C’est une alerte que nous lançons aujourd’hui dans ces colonnes. Une alerte sur le climat politique d’une extrême dangerosité qui règne depuis quelques mois, aboutissement d’une prétendue « dédiabolisation » d’un parti d’extrême droite dont les représentants et les complices les plus zélés ont leur rond de serviette dans les médias. Le climat des derniers jours, avec la diffusion d’une vidéo insoutenable d’un « ami » de monsieur Zemmour appelant au meurtre de militants communistes et insoumis, a fait franchir un cap dangereux à notre démocratie.

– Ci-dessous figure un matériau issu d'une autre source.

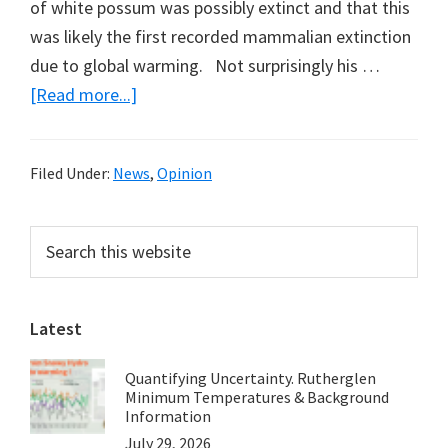
of white possum was possibly extinct and that this
was likely the first recorded mammalian extinction
due to global warming. Not surprisingly his …
about
[Read more...]
White
Possum
Filed Under:
News
,
Opinion
Back
from
Primary
Search
Extinction,
this
Sidebar
but
website
Now
Possum
Latest
Man
Quantifying Uncertainty. Rutherglen
Has
Minimum Temperatures & Background
Gone
Information
Bush
July 29, 2026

Ce terrorisme d’extrême droite à ciel ouvert, puisque c’est bien de cela
qu’il s’agit, est donc prêt à passer à l’acte. Sans que cela n’émeuve outre
mesure les grands démocrates autoproclamés de notre pays, à en lire certains de
nos confrères. Pire, par la voix de Raphaël Enthoven, idiot utile de Marine Le
Pen, on apprend que Jean-Luc Mélenchon serait plus dangereux que la candidate
d’extrême droite… « Trump plutôt que Chavez », écrit le
prétendu philosophe dans une version 2.0 du « Plutôt Hitler que le
Front populaire ». Déjà, en octobre, le
mot « collabo » avait été tagué par un groupuscule d’extrême droite en lettres
rouges sur le siège du PCF, souillant la mémoire des résistants et
victimes du nazisme.
Oui, le fond de l’air
est brun, et le confusionnisme dans lequel baigne le débat public ne va pas
aider à le dissiper. Dans un tel climat, chacun doit mesurer la portée de ses
paroles. Chaque concession au logiciel idéologique de l’extrême droite est une
munition supplémentaire donnée à Marine Le Pen. Emmanuel Macron porte une
responsabilité majeure en enfermant le débat public dans son duel mortifère
avec le RN. À force de jouer avec le feu, plus que le danger pour le président
lui-même de s’y brûler les ailes, c’est la démocratie qui risque de se
consumer. Notre journal s’est associé à la marche du
12 juin pour les libertés et contre l’extrême droite. Ces derniers
événements renforcent notre détermination.